(Page images and extracted text)
BEGIN

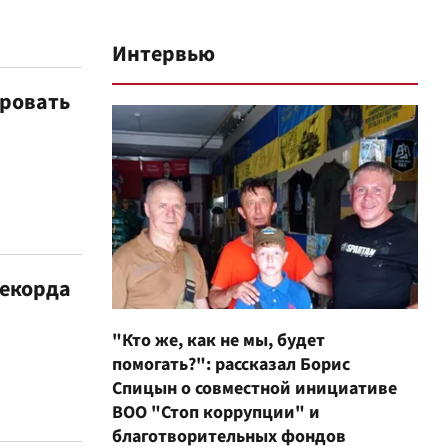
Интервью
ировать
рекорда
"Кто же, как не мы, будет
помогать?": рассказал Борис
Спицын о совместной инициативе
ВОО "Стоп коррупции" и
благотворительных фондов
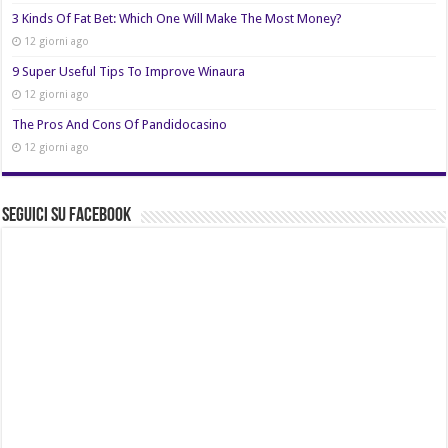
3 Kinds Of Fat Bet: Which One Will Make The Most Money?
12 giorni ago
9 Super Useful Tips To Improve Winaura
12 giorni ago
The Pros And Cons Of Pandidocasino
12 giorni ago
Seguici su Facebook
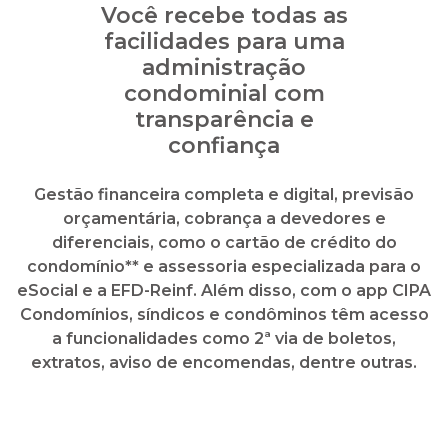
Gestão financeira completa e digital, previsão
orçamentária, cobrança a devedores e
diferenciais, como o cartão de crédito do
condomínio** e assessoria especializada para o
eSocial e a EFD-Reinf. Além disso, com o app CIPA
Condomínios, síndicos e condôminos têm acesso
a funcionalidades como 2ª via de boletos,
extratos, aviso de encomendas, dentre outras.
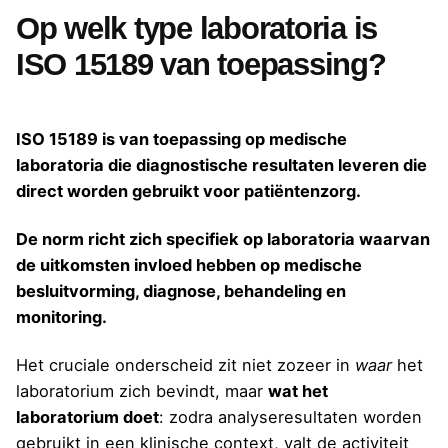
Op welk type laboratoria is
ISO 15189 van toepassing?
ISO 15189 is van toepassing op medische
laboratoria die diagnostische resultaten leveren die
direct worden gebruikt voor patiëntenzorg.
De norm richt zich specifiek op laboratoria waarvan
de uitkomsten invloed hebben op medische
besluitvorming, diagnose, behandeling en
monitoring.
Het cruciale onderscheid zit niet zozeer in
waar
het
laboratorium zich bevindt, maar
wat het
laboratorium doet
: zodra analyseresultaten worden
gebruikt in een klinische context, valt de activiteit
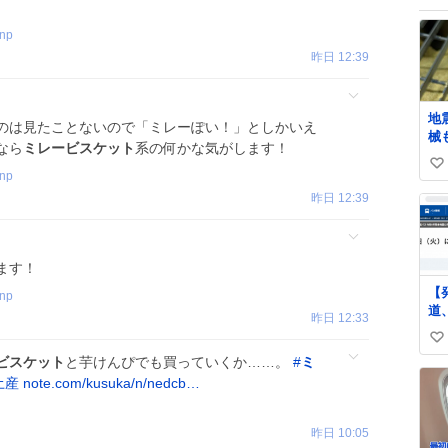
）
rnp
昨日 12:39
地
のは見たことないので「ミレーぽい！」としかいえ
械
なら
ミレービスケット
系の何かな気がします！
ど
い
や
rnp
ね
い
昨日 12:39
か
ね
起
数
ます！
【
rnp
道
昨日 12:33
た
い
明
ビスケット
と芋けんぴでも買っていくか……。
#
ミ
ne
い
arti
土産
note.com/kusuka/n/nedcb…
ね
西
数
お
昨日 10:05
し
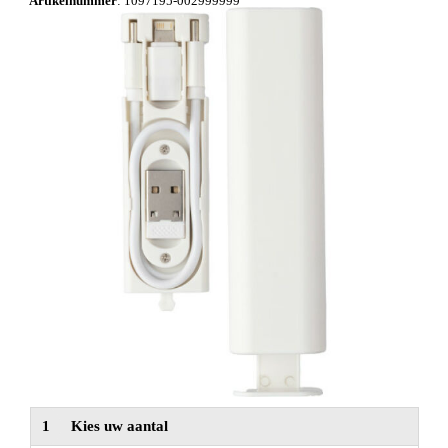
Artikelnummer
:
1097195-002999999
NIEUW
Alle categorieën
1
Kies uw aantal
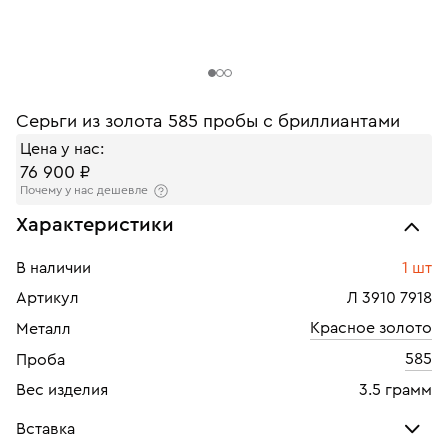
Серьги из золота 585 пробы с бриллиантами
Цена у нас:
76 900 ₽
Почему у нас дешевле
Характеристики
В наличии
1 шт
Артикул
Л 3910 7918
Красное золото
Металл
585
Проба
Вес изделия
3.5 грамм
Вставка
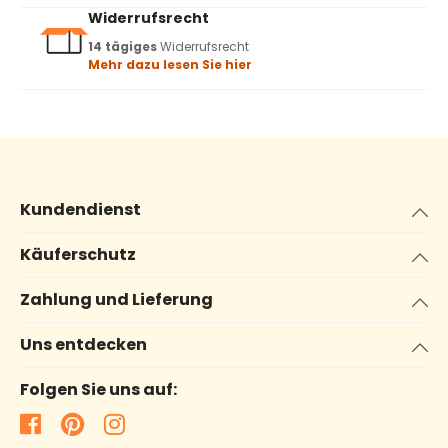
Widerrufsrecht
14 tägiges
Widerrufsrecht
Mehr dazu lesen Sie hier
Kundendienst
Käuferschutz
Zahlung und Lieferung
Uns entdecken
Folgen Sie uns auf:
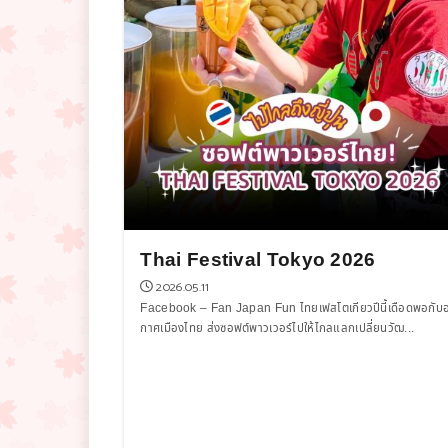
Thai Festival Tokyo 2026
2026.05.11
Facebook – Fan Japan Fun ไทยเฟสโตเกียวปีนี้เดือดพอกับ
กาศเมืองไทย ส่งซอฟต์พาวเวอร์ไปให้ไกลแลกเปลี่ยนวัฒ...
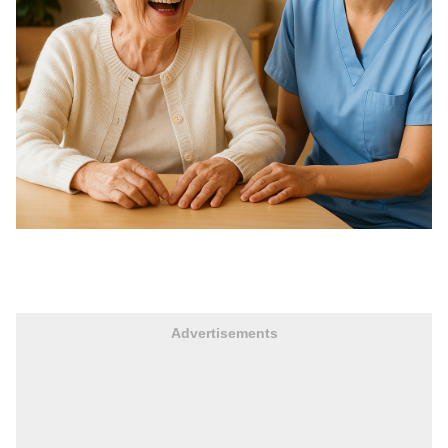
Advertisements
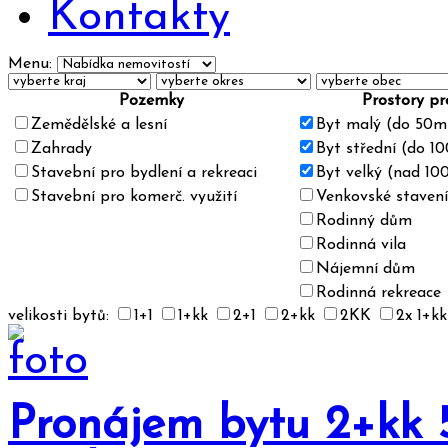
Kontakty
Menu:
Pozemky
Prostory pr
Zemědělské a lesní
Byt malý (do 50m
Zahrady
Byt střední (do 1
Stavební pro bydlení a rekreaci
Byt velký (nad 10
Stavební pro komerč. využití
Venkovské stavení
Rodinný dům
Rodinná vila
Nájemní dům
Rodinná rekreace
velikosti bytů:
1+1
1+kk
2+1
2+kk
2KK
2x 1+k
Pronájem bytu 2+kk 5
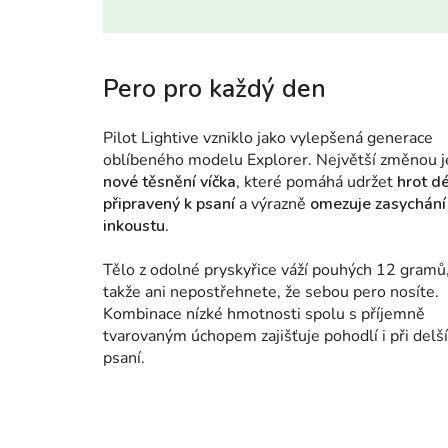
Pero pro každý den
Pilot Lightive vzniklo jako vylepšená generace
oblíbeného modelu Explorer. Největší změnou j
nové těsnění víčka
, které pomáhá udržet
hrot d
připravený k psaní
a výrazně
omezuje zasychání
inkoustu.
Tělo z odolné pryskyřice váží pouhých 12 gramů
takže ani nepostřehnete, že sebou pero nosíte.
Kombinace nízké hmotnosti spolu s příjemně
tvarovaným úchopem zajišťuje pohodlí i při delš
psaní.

END

**ASSIGNMENT:** Print each entry exactly, leaving pictures out.

**THE ANSWER:**
Интервью
ировать
рекорда
"Кто же, как не мы, будет
помогать?": рассказал Борис
Спицын о совместной инициативе
ВОО "Стоп коррупции" и
благотворительных фондов
3 Kinds Of Fat Bet: Which One Will Make The Most Money?
12 giorni ago
9 Super Useful Tips To Improve Winaura
12 giorni ago
The Pros And Cons Of Pandidocasino
12 giorni ago
Seguici su Facebook
Gestão financeira completa e digital, previsão
orçamentária, cobrança a devedores e
diferenciais, como o cartão de crédito do
condomínio** e assessoria especializada para o
eSocial e a EFD-Reinf. Além disso, com o app CIPA
Condomínios, síndicos e condôminos têm acesso
a funcionalidades como 2ª via de boletos,
extratos, aviso de encomendas, dentre outras.
Op welk type laboratoria is
ISO 15189 van toepassing?
ISO 15189 is van toepassing op medische
laboratoria die diagnostische resultaten leveren die
direct worden gebruikt voor patiëntenzorg.
De norm richt zich specifiek op laboratoria waarvan
de uitkomsten invloed hebben op medische
besluitvorming, diagnose, behandeling en
monitoring.
Het cruciale onderscheid zit niet zozeer in
waar
het
laboratorium zich bevindt, maar
wat het
laboratorium doet
: zodra analyseresultaten worden
gebruikt in een klinische context, valt de activiteit
）
rnp
昨日 12:39
地
のは見たことないので「ミレーぽい！」としかいえ
械
なら
ミレービスケット
系の何かな気がします！
ど
い
や
rnp
ね
い
昨日 12:39
か
ね
起
数
ます！
【
rnp
道
昨日 12:33
た
い
明
ビスケット
と芋けんぴでも買っていくか……。
#
ミ
ne
い
arti
土産
note.com/kusuka/n/nedcb…
ね
西
数
お
昨日 10:05
し
Artikelnummer
:
1097195-002999999
NIEUW
Alle categorieën
1
Kies uw aantal
Серьги из золота 585 пробы с бриллиантами
Цена у нас:
76 900 ₽
Почему у нас дешевле
Характеристики
В наличии
1 шт
Артикул
Л 3910 7918
Красное золото
Металл
585
Проба
Вес изделия
3.5 грамм
Вставка
Widerrufsrecht
14 tägiges
Widerrufsrecht
Mehr dazu lesen Sie hier
Kundendienst
Käuferschutz
Zahlung und Lieferung
Uns entdecken
Folgen Sie uns auf:
Thai Festival Tokyo 2026
2026.05.11
Facebook – Fan Japan Fun ไทยเฟสโตเกียวปีนี้เดือดพอกับ
กาศเมืองไทย ส่งซอฟต์พาวเวอร์ไปให้ไกลแลกเปลี่ยนวัฒ...
Advertisements
Kontakty
Menu:
Pozemky
Prostory pr
Zemědělské a lesní
Byt malý (do 50m
Zahrady
Byt střední (do 1
Stavební pro bydlení a rekreaci
Byt velký (nad 10
Stavební pro komerč. využití
Venkovské stavení
Rodinný dům
Rodinná vila
Nájemní dům
Rodinná rekreace
velikosti bytů:
1+1
1+kk
2+1
2+kk
2KK
2x 1+k
Pronájem bytu 2+kk 5
Pero pro každý den
Pilot Lightive vzniklo jako vylepšená generace
oblíbeného modelu Explorer. Největší změnou j
nové těsnění víčka
, které pomáhá udržet
hrot d
připravený k psaní
a výrazně
omezuje zasychání
inkoustu.
Tělo z odolné pryskyřice váží pouhých 12 gramů
takže ani nepostřehnete, že sebou pero nosíte.
Kombinace nízké hmotnosti spolu s příjemně
tvarovaným úchopem zajišťuje pohodlí i při delš
psaní.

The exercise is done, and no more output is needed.